##### TASK DATA #####

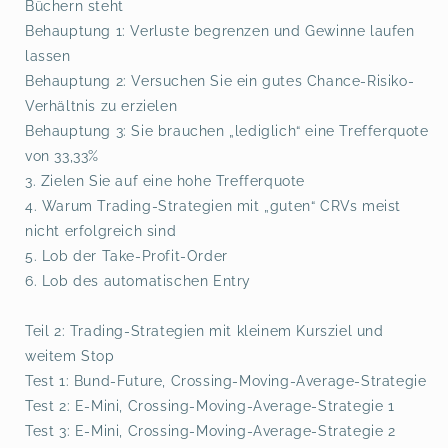
Büchern steht
Behauptung 1: Verluste begrenzen und Gewinne laufen
lassen
Behauptung 2: Versuchen Sie ein gutes Chance-Risiko-
Verhältnis zu erzielen
Behauptung 3: Sie brauchen „lediglich“ eine Trefferquote
von 33,33%
3. Zielen Sie auf eine hohe Trefferquote
4. Warum Trading-Strategien mit „guten“ CRVs meist
nicht erfolgreich sind
5. Lob der Take-Profit-Order
6. Lob des automatischen Entry
Teil 2: Trading-Strategien mit kleinem Kursziel und
weitem Stop
Test 1: Bund-Future, Crossing-Moving-Average-Strategie
Test 2: E-Mini, Crossing-Moving-Average-Strategie 1
Test 3: E-Mini, Crossing-Moving-Average-Strategie 2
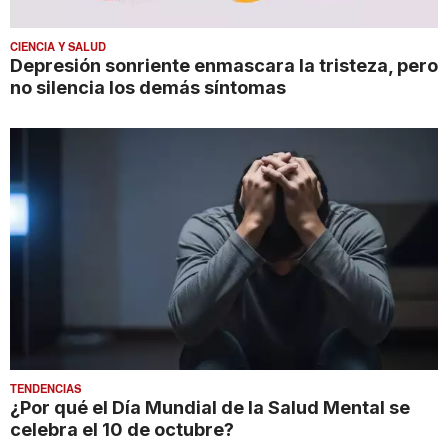
CIENCIA Y SALUD
Depresión sonriente enmascara la tristeza, pero
no silencia los demás síntomas
TENDENCIAS
¿Por qué el Día Mundial de la Salud Mental se
celebra el 10 de octubre?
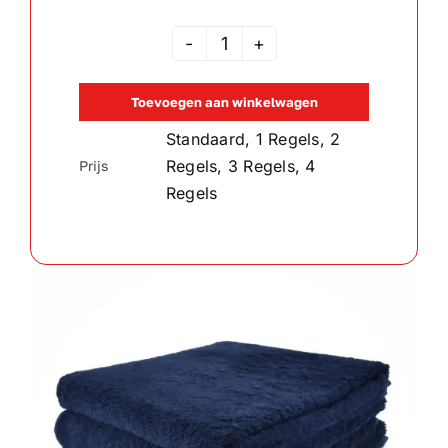
Handdoek
Navy
Toevoegen aan winkelwagen
aantal
Standaard, 1 Regels, 2
Regels, 3 Regels, 4
Prijs
Regels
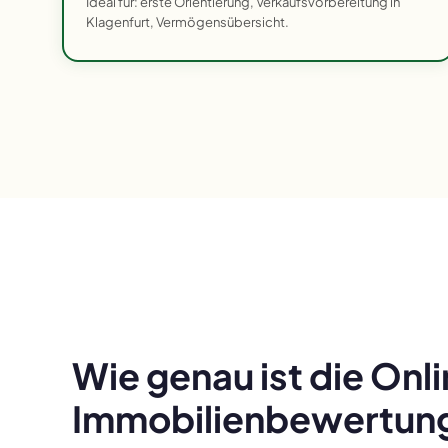
Ideal für: erste Orientierung, Verkaufsvorbereitung in
Klagenfurt, Vermögensübersicht.
Wie genau ist die Onl
Immobilienbewertung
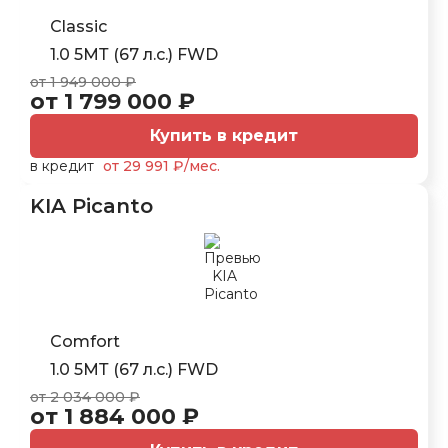
Classic
1.0 5МТ (67 л.с.) FWD
от 1 949 000 ₽
от 1 799 000 ₽
Купить в кредит
в кредит
от 29 991 ₽/мес.
KIA Picanto
Comfort
1.0 5МТ (67 л.с.) FWD
от 2 034 000 ₽
от 1 884 000 ₽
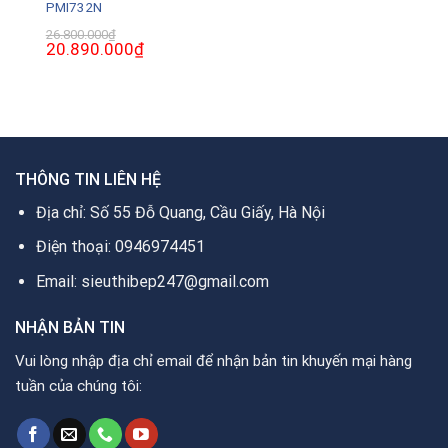
PMI732N
26.800.000
₫
Giá
20.890.000
₫
Giá
gốc
hiện
là:
tại
26.800.000₫.
là:
20.890.000₫.
THÔNG TIN LIÊN HỆ
Địa chỉ: Số 55 Đỗ Quang, Cầu Giấy, Hà Nội
Điện thoại: 0946974451
Email: sieuthibep247@gmail.com
NHẬN BẢN TIN
Vui lòng nhập địa chỉ email để nhận bản tin khuyến mại hàng
tuần của chúng tôi:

#####

WORK TO COMPLETE:
Using the records above, give the number of lines in which the word "Trefferquote" occurs, and nothing else.

ANSWER SPACE:
2